- [DATA SHOWN]

• • • • •

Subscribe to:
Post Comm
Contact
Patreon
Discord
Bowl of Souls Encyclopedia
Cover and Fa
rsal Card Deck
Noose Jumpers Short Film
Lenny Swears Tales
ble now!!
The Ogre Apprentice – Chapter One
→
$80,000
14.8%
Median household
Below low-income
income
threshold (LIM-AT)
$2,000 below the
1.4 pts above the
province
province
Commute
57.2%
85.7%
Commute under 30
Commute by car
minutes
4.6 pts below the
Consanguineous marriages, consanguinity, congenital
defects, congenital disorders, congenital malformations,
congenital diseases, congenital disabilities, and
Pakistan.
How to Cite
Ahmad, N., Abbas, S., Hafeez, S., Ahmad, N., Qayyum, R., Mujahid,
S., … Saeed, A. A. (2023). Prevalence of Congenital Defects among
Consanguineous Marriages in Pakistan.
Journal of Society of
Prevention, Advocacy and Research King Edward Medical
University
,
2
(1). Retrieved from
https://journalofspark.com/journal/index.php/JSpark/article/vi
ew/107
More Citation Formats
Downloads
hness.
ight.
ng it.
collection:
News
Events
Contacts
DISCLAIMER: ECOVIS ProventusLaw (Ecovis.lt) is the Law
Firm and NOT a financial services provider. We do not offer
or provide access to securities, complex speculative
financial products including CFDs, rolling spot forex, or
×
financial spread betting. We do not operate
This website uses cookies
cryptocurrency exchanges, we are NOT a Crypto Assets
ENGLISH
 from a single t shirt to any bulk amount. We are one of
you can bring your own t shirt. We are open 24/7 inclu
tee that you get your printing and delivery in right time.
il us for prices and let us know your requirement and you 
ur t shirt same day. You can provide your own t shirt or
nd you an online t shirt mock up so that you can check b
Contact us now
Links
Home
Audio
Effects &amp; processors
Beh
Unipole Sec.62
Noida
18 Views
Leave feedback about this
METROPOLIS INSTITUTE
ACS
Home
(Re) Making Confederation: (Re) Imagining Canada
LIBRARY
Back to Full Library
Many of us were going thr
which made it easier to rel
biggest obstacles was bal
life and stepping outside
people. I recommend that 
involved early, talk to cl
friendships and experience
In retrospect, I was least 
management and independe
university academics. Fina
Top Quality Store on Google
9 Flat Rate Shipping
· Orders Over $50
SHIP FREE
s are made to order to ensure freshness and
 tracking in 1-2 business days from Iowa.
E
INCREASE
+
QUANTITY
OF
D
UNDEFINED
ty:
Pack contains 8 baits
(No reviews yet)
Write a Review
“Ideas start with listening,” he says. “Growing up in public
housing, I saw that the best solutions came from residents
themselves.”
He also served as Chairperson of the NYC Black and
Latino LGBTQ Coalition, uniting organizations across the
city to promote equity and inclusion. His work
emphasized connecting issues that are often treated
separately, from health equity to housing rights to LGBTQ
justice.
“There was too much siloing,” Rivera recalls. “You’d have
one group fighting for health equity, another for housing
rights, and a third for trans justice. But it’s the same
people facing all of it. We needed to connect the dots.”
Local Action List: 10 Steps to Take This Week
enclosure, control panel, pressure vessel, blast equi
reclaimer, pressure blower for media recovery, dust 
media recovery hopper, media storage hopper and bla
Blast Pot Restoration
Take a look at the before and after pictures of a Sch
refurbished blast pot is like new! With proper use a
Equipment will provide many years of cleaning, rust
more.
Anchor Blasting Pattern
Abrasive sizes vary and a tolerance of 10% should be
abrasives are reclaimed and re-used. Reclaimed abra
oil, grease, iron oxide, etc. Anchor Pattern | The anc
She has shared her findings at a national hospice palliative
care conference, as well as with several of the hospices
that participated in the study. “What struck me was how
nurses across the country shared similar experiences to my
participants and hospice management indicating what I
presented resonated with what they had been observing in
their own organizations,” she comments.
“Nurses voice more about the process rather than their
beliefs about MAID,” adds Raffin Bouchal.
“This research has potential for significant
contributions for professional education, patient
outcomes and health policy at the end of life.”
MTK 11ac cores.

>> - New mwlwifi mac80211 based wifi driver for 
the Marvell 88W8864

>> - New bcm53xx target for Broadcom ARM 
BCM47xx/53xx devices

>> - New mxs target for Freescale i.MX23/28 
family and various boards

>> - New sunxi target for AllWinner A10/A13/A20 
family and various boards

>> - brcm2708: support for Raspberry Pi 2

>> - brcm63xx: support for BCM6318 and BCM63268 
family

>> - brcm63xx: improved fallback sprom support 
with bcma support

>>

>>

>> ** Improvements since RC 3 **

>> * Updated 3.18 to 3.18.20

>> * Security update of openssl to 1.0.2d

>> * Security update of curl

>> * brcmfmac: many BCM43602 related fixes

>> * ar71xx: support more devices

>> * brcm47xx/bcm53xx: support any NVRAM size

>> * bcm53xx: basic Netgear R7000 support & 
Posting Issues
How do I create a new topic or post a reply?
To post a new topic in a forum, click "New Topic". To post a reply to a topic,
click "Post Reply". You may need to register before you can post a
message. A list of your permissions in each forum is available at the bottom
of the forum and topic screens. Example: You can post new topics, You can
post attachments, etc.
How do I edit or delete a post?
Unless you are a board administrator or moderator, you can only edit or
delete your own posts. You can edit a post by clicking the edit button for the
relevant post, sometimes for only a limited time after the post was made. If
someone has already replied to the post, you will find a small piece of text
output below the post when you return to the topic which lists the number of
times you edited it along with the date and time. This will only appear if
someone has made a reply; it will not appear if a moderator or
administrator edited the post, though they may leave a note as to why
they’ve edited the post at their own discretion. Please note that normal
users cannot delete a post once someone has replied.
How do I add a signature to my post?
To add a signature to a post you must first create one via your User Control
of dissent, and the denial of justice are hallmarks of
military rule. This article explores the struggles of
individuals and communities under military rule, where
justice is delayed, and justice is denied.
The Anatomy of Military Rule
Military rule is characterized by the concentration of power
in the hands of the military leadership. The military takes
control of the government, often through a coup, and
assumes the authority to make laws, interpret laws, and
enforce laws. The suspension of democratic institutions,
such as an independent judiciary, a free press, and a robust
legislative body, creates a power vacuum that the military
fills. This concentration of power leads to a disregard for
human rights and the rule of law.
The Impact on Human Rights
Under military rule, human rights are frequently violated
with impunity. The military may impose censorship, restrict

• • • • •

What you should produce is an exact restatement of all the material.

Subscribe to:
Post Comm
Contact
Patreon
Discord
Bowl of Souls Encyclopedia
Cover and Fa
rsal Card Deck
Noose Jumpers Short Film
Lenny Swears Tales
ble now!!
The Ogre Apprentice – Chapter One
→
$80,000
14.8%
Median household
Below low-income
income
threshold (LIM-AT)
$2,000 below the
1.4 pts above the
province
province
Commute
57.2%
85.7%
Commute under 30
Commute by car
minutes
4.6 pts below the
Consanguineous marriages, consanguinity, congenital
defects, congenital disorders, congenital malformations,
congenital diseases, congenital disabilities, and
Pakistan.
How to Cite
Ahmad, N., Abbas, S., Hafeez, S., Ahmad, N., Qayyum, R., Mujahid,
S., … Saeed, A. A. (2023). Prevalence of Congenital Defects among
Consanguineous Marriages in Pakistan.
Journal of Society of
Prevention, Advocacy and Research King Edward Medical
University
,
2
(1). Retrieved from
https://journalofspark.com/journal/index.php/JSpark/article/vi
ew/107
More Citation Formats
Downloads
hness.
ight.
ng it.
collection:
News
Events
Contacts
DISCLAIMER: ECOVIS ProventusLaw (Ecovis.lt) is the Law
Firm and NOT a financial services provider. We do not offer
or provide access to securities, complex speculative
financial products including CFDs, rolling spot forex, or
×
financial spread betting. We do not operate
This website uses cookies
cryptocurrency exchanges, we are NOT a Crypto Assets
ENGLISH
 from a single t shirt to any bulk amount. We are one of
you can bring your own t shirt. We are open 24/7 inclu
tee that you get your printing and delivery in right time.
il us for prices and let us know your requirement and you 
ur t shirt same day. You can provide your own t shirt or
nd you an online t shirt mock up so that you can check b
Contact us now
Links
Home
Audio
Effects &amp; processors
Beh
Unipole Sec.62
Noida
18 Views
Leave feedback about this
METROPOLIS INSTITUTE
ACS
Home
(Re) Making Confederation: (Re) Imagining Canada
LIBRARY
Back to Full Library
Many of us were going thr
which made it easier to rel
biggest obstacles was bal
life and stepping outside
people. I recommend that 
involved early, talk to cl
friendships and experience
In retrospect, I was least 
management and independe
university academics. Fina
Top Quality Store on Google
9 Flat Rate Shipping
· Orders Over $50
SHIP FREE
s are made to order to ensure freshness and
 tracking in 1-2 business days from Iowa.
E
INCREASE
+
QUANTITY
OF
D
UNDEFINED
ty:
Pack contains 8 baits
(No reviews yet)
Write a Review
“Ideas start with listening,” he says. “Growing up in public
housing, I saw that the best solutions came from residents
themselves.”
He also served as Chairperson of the NYC Black and
Latino LGBTQ Coalition, uniting organizations across the
city to promote equity and inclusion. His work
emphasized connecting issues that are often treated
separately, from health equity to housing rights to LGBTQ
justice.
“There was too much siloing,” Rivera recalls. “You’d have
one group fighting for health equity, another for housing
rights, and a third for trans justice. But it’s the same
people facing all of it. We needed to connect the dots.”
Local Action List: 10 Steps to Take This Week
enclosure, control panel, pressure vessel, blast equi
reclaimer, pressure blower for media recovery, dust 
media recovery hopper, media storage hopper and bla
Blast Pot Restoration
Take a look at the before and after pictures of a Sch
refurbished blast pot is like new! With proper use a
Equipment will provide many years of cleaning, rust
more.
Anchor Blasting Pattern
Abrasive sizes vary and a tolerance of 10% should be
abrasives are reclaimed and re-used. Reclaimed abra
oil, grease, iron oxide, etc. Anchor Pattern | The anc
She has shared her findings at a national hospice palliative
care conference, as well as with several of the hospices
that participated in the study. “What struck me was how
nurses across the country shared similar experiences to my
participants and hospice management indicating what I
presented resonated with what they had been observing in
their own organizations,” she comments.
“Nurses voice more about the process rather than their
beliefs about MAID,” adds Raffin Bouchal.
“This research has potential for significant
contributions for professional education, patient
outcomes and health policy at the end of life.”
MTK 11ac cores.

>> - New mwlwifi mac80211 based wifi driver for 
the Marvell 88W8864

>> - New bcm53xx target for Broadcom ARM 
BCM47xx/53xx devices

>> - New mxs target for Freescale i.MX23/28 
family and various boards

>> - New sunxi target for AllWinner A10/A13/A20 
family and various boards

>> - brcm2708: support for Raspberry Pi 2

>> - brcm63xx: support for BCM6318 and BCM63268 
family

>> - brcm63xx: improved fallback sprom support 
with bcma support

>>

>>

>> ** Improvements since RC 3 **

>> * Updated 3.18 to 3.18.20

>> * Security update of openssl to 1.0.2d

>> * Security update of curl

>> * brcmfmac: many BCM43602 related fixes

>> * ar71xx: support more devices

>> * brcm47xx/bcm53xx: support any NVRAM size

>> * bcm53xx: basic Netgear R7000 support & 
Posting Issues
How do I create a new topic or post a reply?
To post a new topic in a forum, click "New Topic". To post a reply to a topic,
click "Post Reply". You may need to register before you can post a
message. A list of your permissions in each forum is available at the bottom
of the forum and topic screens. Example: You can post new topics, You can
post attachments, etc.
How do I edit or delete a post?
Unless you are a board administrator or moderator, you can only edit or
delete your own posts. You can edit a post by clicking the edit button for the
relevant post, sometimes for only a limited time after the post was made. If
someone has already replied to the post, you will find a small piece of text
output below the post when you return to the topic which lists the number of
times you edited it along with the date and time. This will only appear if
someone has made a reply; it will not appear if a moderator or
administrator edited the post, though they may leave a note as to why
they’ve edited the post at their own discretion. Please note that normal
users cannot delete a post once someone has replied.
How do I add a signature to my post?
To add a signature to a post you must first create one via your User Control
of dissent, and the denial of justice are hallmarks of
military rule. This article explores the struggles of
individuals and communities under military rule, where
justice is delayed, and justice is denied.
The Anatomy of Military Rule
Military rule is characterized by the concentration of power
in the hands of the military leadership. The military takes
control of the government, often through a coup, and
assumes the authority to make laws, interpret laws, and
enforce laws. The suspension of democratic institutions,
such as an independent judiciary, a free press, and a robust
legislative body, creates a power vacuum that the military
fills. This concentration of power leads to a disregard for
human rights and the rule of law.
The Impact on Human Rights
Under military rule, human rights are frequently violated
with impunity. The military may impose censorship, restrict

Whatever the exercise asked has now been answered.